Microchip ID Equine participates in a national search database called Equine Microchip Lookup. EML enables finders of stray horses or those seeking to track history of horses they purchased or adopted to find current or previous owner information.

I also recommend Free Pet Chip Registry. This is primarily for companion animals like dogs and cats, but it is free and easy. You can register any chip online in minutes.

Free Pet Chip Registry participates in Pet Microchip Lookup, a tool commonly used by animal shelters and other groups harboring found stray animals. This tool makes it much easier for the finder to track down information. Without it, they are trying to guess at the manufacturer of the chip then calling any number of the dozens of registries.

Myths and Misconceptions

Like everything else on the internet, there are a number of myths and misconceptions around microchipping. Here are some of the most common along with a tip that could save your horse’s life!

1) Microchips do not cause cancer. There, I said it. Proponents of this myth cite studies “proving” that cancerous tumors in animals started at the location where the chip was inserted. These studies involve lab animals, rats and mice, who are chipped for tracking purposes. If you’ve ever had rats or mice for pets you will know that they have very short lives, usually 2-3 years, and that if they live long enough THEY ALL GET CANCER. It’s why they are used for cancer research in labs. Saying the chip caused the cancer is ludicrous.

2) Microchips are not GPS. How we all wish this were true! Just insert a microchip and you can track your pet at any time. GPS requires a strong power source to function, and microchips are not connected to any power source. Think of the navigation feature on your mobile phone. It can drain the battery pretty quickly while in use, and your phone must be recharged every day.

3) You are not being tracked by the government via your pet’s microchip. I can’t believe I need to say this, but it is a belief that some folks hold. First of all, as previously mentioned, the chip has no GPS capability. Second, you already voluntarily allow any number of people and agencies to track you via your phone which is probably in your hand or pocket this very minute.

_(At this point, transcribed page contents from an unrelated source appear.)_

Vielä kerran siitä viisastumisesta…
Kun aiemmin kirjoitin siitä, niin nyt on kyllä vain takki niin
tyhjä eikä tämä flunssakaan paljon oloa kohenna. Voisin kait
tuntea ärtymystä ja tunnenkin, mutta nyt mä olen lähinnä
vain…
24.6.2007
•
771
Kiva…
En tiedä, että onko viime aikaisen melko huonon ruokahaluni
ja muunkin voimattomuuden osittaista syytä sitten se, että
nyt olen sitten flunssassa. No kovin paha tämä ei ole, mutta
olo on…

4) Your breed club is not a chip registry. Many people I spoke with when doing research on this subject stated that their horse’s chip was registered, but what they meant was with the breed registry. This is a good step to take, like adding your dog’s chip number to the license record, but it is not searchable by the general public. If your horse ends up in a bad situation, the chip can only be tracked if it is currently and correctly registered with a valid chip registry.

Your horse isn’t chipped? Call your vet today!

Your horse might be chipped? Get him or her scanned.

Your horse is chipped? Verify the number and check registration.